Deserts become arid due to various factors such as location, atmospheric circulation patterns, and the interaction between wind and terrain.
Deserts come in many forms, including sand dunes, rocky canyons, shrub steppes, and polar ice fields. However, they all share one common trait: low rainfall. Any area receiving less than 25 cm of rain per year is considered a desert, according to Lynn Fenstermaker, an ecologist at the Desert Research Institute in Reno, Nevada. Of course, low rainfall means that deserts are very dry. But why are deserts so dry?
The Atacama Desert in Chile is one of the driest places on Earth. (Photo: National Geographic).
Fenstermaker states that global atmospheric circulation patterns are a significant reason. Solar energy reaches the Earth most directly at the equator, heating the air and evaporating moisture. The warm, dry air rises and moves toward the poles. It tends to sink again at about 30 degrees latitude. This circulation pattern is known as the Hadley Cell, which drives trade winds. This is why many of the world’s largest deserts, such as the Sahara and Gobi in the Northern Hemisphere and the Kalahari in the Southern Hemisphere, are located around these latitudes.
However, the process is more complex than that. Wind patterns interact with the terrain, affecting the location of deserts. For instance, air from the ocean that flows over and is blocked by a mountain range releases moisture as rain or snow on one side of the mountain. But when it crosses over the mountain and descends on the other side, the air is very dry. For example, in California, the Mojave Desert lies next to the Sierra Nevada mountain range.
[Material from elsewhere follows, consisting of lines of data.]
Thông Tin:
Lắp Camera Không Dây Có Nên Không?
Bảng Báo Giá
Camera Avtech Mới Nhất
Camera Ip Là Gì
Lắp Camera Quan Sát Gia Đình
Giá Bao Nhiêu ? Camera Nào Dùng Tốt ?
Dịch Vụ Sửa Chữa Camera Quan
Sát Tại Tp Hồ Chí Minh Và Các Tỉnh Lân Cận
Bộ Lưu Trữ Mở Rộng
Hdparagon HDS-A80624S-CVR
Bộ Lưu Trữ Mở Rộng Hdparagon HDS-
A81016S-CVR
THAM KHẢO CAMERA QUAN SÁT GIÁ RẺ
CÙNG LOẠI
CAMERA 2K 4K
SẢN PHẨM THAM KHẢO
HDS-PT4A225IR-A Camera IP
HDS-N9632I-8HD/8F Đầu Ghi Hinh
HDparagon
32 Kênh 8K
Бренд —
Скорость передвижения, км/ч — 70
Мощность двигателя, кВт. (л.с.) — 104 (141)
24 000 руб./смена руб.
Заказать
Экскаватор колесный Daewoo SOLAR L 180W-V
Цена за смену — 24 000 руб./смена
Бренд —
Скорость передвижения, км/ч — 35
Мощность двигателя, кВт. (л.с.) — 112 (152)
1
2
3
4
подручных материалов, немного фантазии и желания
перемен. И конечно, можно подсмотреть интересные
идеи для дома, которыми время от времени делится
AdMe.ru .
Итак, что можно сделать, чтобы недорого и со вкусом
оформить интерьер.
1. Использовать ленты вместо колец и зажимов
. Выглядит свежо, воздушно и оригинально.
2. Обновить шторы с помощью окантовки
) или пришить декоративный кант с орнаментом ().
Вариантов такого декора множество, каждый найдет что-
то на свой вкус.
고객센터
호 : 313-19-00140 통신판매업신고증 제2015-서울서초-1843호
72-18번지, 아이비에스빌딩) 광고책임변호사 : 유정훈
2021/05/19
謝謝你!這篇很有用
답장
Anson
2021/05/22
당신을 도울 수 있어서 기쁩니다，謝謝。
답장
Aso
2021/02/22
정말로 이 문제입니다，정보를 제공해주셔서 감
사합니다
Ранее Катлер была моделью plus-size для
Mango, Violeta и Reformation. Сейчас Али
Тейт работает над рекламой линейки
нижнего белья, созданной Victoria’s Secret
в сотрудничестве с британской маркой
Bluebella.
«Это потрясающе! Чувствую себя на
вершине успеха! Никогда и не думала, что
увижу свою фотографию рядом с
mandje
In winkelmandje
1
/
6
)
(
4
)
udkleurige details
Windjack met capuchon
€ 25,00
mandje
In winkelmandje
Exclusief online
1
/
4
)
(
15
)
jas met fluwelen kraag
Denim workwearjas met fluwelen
Sometimes, inland areas are drier because they are too far from large bodies of water, to the extent that the air blowing through loses all its moisture along the way, according to Andreas Prein, a scientist at the National Center for Atmospheric Research in Boulder, Colorado. This is the case for the Gobi Desert in Central Asia, which is blocked by the Himalayas. Conversely, coastal areas are not always humid. Cold ocean currents interacting with the air moving inland can create fog. When that fog travels inland, the moisture remains in the air instead of falling as rain. This can create deserts adjacent to oceans, such as the Atacama in Chile, one of the driest places on Earth.
Not all deserts are hot. Many areas in the Arctic and Antarctic are also considered deserts. Cold air cannot hold as much moisture as warm air, according to Prein. Therefore, the frigid temperatures in polar regions lead to very little rainfall, even though there is considerable water stored underground in the form of ice.
As global climate patterns change, deserts also shift. For example, thousands of years ago, grasslands and tropical forests covered the Sahara. Today, climate change is altering the boundaries of deserts across the planet. Prein notes that the Hadley Cell will shift north and south, expanding the areas where deserts form.
Warmer temperatures also drive changes through increased evaporation, making the air drier.
Human impact also contributes to desert expansion. Deforestation for agriculture leads to the loss of native vegetation. Some studies show that deforestation in tropical regions reduces rainfall. If more water evaporates instead of being retained in the soil by plants, the landscape will become increasingly arid.